On the command of the US Food and Drug Administration (FDA), US marshals seized 12,682 applicator tubes of Age Intervention Eyelash due to evidence that the product is an unapproved drug and that its safety has not yet been confirmed.
Age Intervention Eyelash, a product of Jan Marini Skin Research, is claimed to grow eyelashes. According to the FDA, that claim is not proven. More importantly, it is considered by the FDA as a new drug and its safety has not yet been approved. In a press announcement, the FDA said that it takes the responsibility of protecting Americans from unapproved drugs seriously.
The product under question contains bimatoprost, an active ingredient found in an FDA-approved drug used to treat patients with high levels of pressure built up inside their eye(s). According to the FDA, consumers using bimatoprost and Age Intervention Eyelash run the risk of optic nerve damage if too high a dose of the bimatoprost is applied, which in turn could lead to poorer vision and possibly blindness.
Bimatoprost reportedly can cause other side effects as well, including swelling of the retina (macular edema) and inflammation of the eye (uveitis), which can also negatively impact vision.

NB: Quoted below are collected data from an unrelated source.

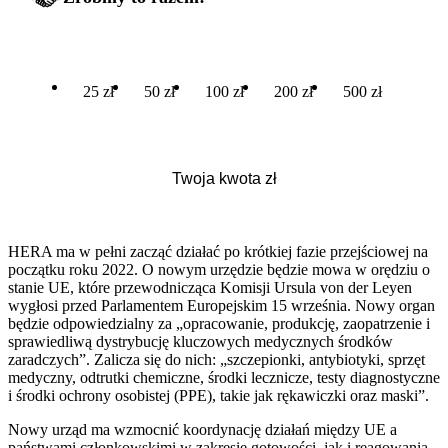
25 zł
50 zł
100 zł
200 zł
500 zł
HERA ma w pełni zacząć działać po krótkiej fazie przejściowej na
początku roku 2022. O nowym urzędzie będzie mowa w orędziu o
stanie UE, które przewodnicząca Komisji Ursula von der Leyen
wygłosi przed Parlamentem Europejskim 15 września. Nowy organ
będzie odpowiedzialny za „opracowanie, produkcję, zaopatrzenie i
sprawiedliwą dystrybucję kluczowych medycznych środków
zaradczych”. Zalicza się do nich: „szczepionki, antybiotyki, sprzęt
medyczny, odtrutki chemiczne, środki lecznicze, testy diagnostyczne
i środki ochrony osobistej (PPE), takie jak rękawiczki oraz maski”.
Nowy urząd ma wzmocnić koordynację działań między UE a
państwami członkowskimi w zakresie gotowości, jak i reagowania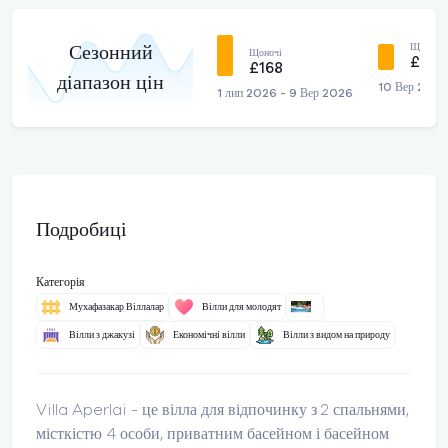
Щоночі
Сезонний
Щоночі
£123
£168
діапазон цін
10 Вер 2026
1 лип 2026 - 9 Вер 2026
Подробиці
Категорія
Мухафазакар Віллалар
Вілли для молодят
Вілли з джакузі
Економічні вілли
Вілли з видом на природу
Villa Aperlai - це вілла для відпочинку з 2 спальнями,
місткістю 4 особи, приватним басейном і басейном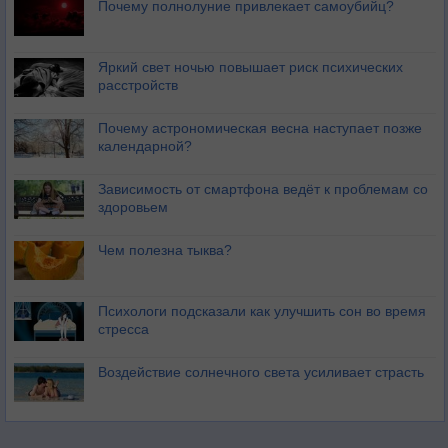
Почему полнолуние привлекает самоубийц?
Яркий свет ночью повышает риск психических
расстройств
Почему астрономическая весна наступает позже
календарной?
Зависимость от смартфона ведёт к проблемам со
здоровьем
Чем полезна тыква?
Психологи подсказали как улучшить сон во время
стресса
Воздействие солнечного света усиливает страсть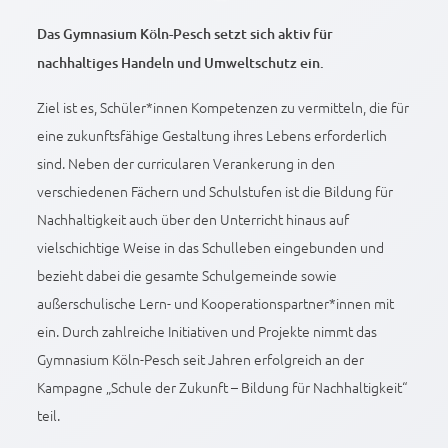
Das Gymnasium Köln-Pesch setzt sich aktiv für
nachhaltiges Handeln und Umweltschutz ein.
Ziel ist es, Schüler*innen Kompetenzen zu vermitteln, die für
eine zukunftsfähige Gestaltung ihres Lebens erforderlich
sind. Neben der curricularen Verankerung in den
verschiedenen Fächern und Schulstufen ist die Bildung für
Nachhaltigkeit auch über den Unterricht hinaus auf
vielschichtige Weise in das Schulleben eingebunden und
bezieht dabei die gesamte Schulgemeinde sowie
außerschulische Lern- und Kooperationspartner*innen mit
ein. Durch zahlreiche Initiativen und Projekte nimmt das
Gymnasium Köln-Pesch seit Jahren erfolgreich an der
Kampagne „Schule der Zukunft – Bildung für Nachhaltigkeit“
teil.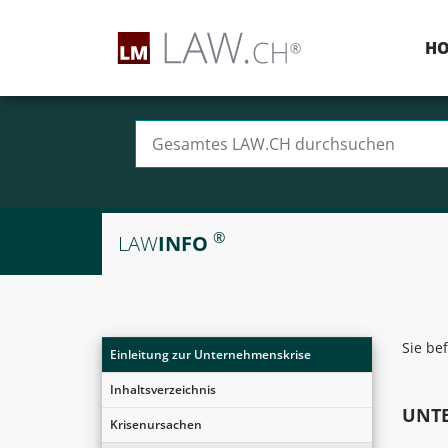
H
Suchen nach:
®
LAW
INFO
Sie be
Einleitung zur Unternehmenskrise
Inhaltsverzeichnis
UNT
Krisenursachen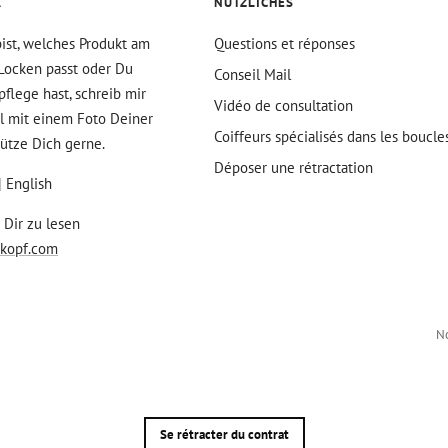
A
NÜTZLICHES
bist, welches Produkt am
Questions et réponses
Locken passt oder Du
Conseil Mail
flege hast, schreib mir
Vidéo de consultation
il mit einem Foto Deiner
Coiffeurs spécialisés dans les boucle
tütze Dich gerne.
Déposer une rétractation
| English
 Dir zu lesen
kopf.com
N
Se rétracter du contrat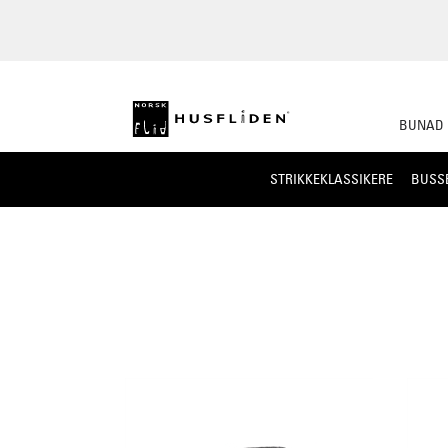
BUNAD
STRIKKEKLASSIKERE
BUSS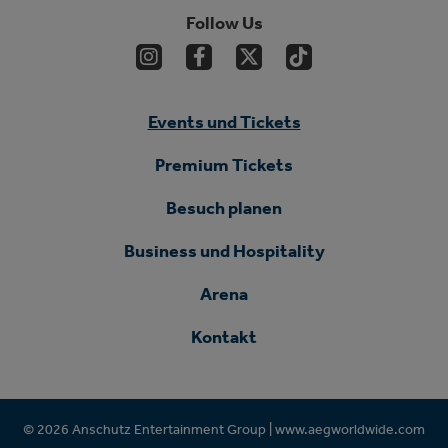
Follow Us
Events und Tickets
Premium Tickets
Besuch planen
Business und Hospitality
Arena
Kontakt
© 2026 Anschutz Entertainment Group |
www.aegworldwide.com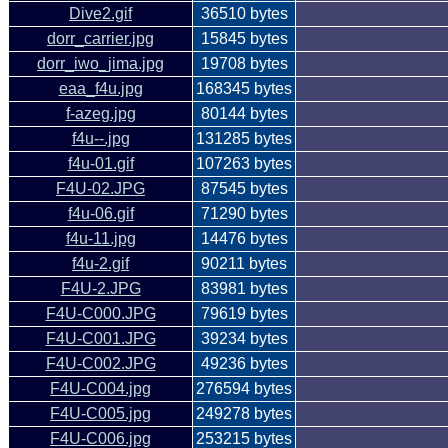
Dive2.gif
36510 bytes
dorr_carrier.jpg
15845 bytes
dorr_iwo_jima.jpg
19708 bytes
eaa_f4u.jpg
168345 bytes
f-azeg.jpg
80144 bytes
f4u--.jpg
131285 bytes
f4u-01.gif
107263 bytes
F4U-02.JPG
87545 bytes
f4u-06.gif
71290 bytes
f4u-11.jpg
14476 bytes
f4u-2.gif
90211 bytes
F4U-2.JPG
83981 bytes
F4U-C000.JPG
79619 bytes
F4U-C001.JPG
39234 bytes
F4U-C002.JPG
49236 bytes
F4U-C004.jpg
276594 bytes
F4U-C005.jpg
249278 bytes
F4U-C006.jpg
253215 bytes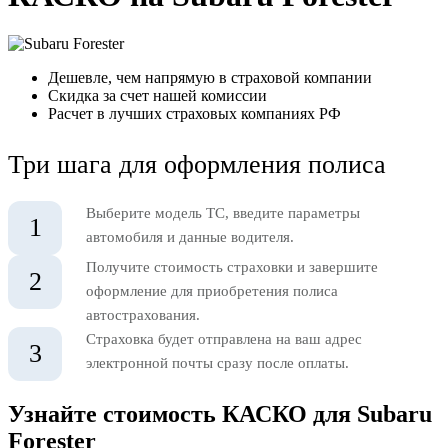
Дешевле, чем напрямую в страховой компании
Скидка за счет нашей комиссии
Расчет в лучших страховых компаниях РФ
Три шага для оформления полиса
Выберите модель ТС, введите параметры
1
автомобиля и данные водителя.
Получите стоимость страховки и завершите
2
оформление для приобретения полиса
автострахования.
Страховка будет отправлена на ваш адрес
3
электронной почты сразу после оплаты.
Узнайте стоимость КАСКО для Subaru
Forester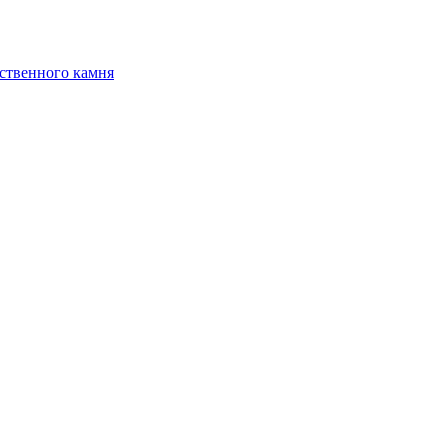
ственного камня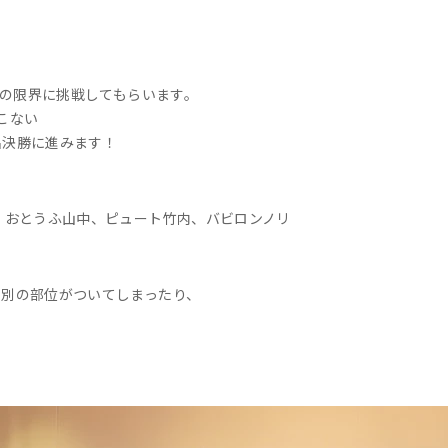
！
肉の限界に挑戦してもらいます。
こない
2名決勝に進みます！
、おとうふ山中、ピュート竹内、バビロンノリ
の別の部位がついてしまったり、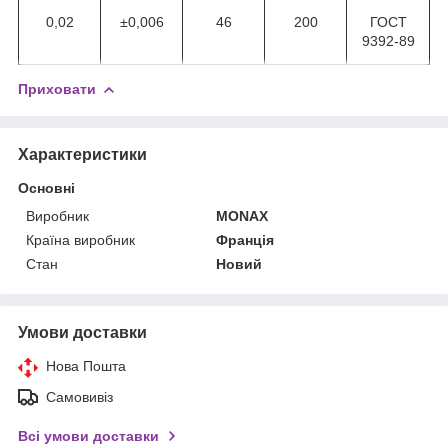
0,02
±0,006
46
200
ГОСТ
9392-89
Приховати
Характеристики
Основні
Виробник
MONAX
Країна виробник
Франція
Стан
Новий
Умови доставки
Нова Пошта
Самовивіз
Всі умови доставки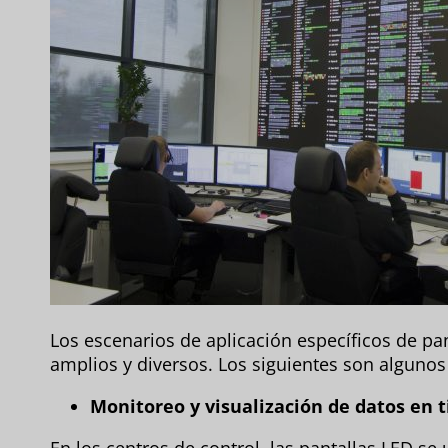
Los escenarios de aplicación específicos de pa
amplios y diversos. Los siguientes son algunos 
Monitoreo y visualización de datos en 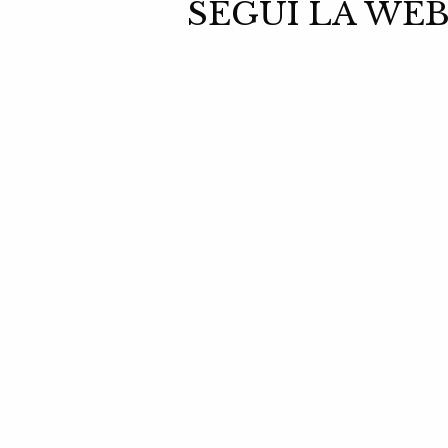
SEGUI LA WEB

The complaint and request for seizure was filed by the US Attorney's Office for the Northern District of California and was coordinated with the FDA. The California Department of Public Health's Food and Drug Branch had previously embargoed and seized the products at the San Jose facility.
The manufacturer had reportedly informed the FDA that it ceased manufacturing and shipping of the Age Intervention Eyelash product containing bimatoprost in 2006.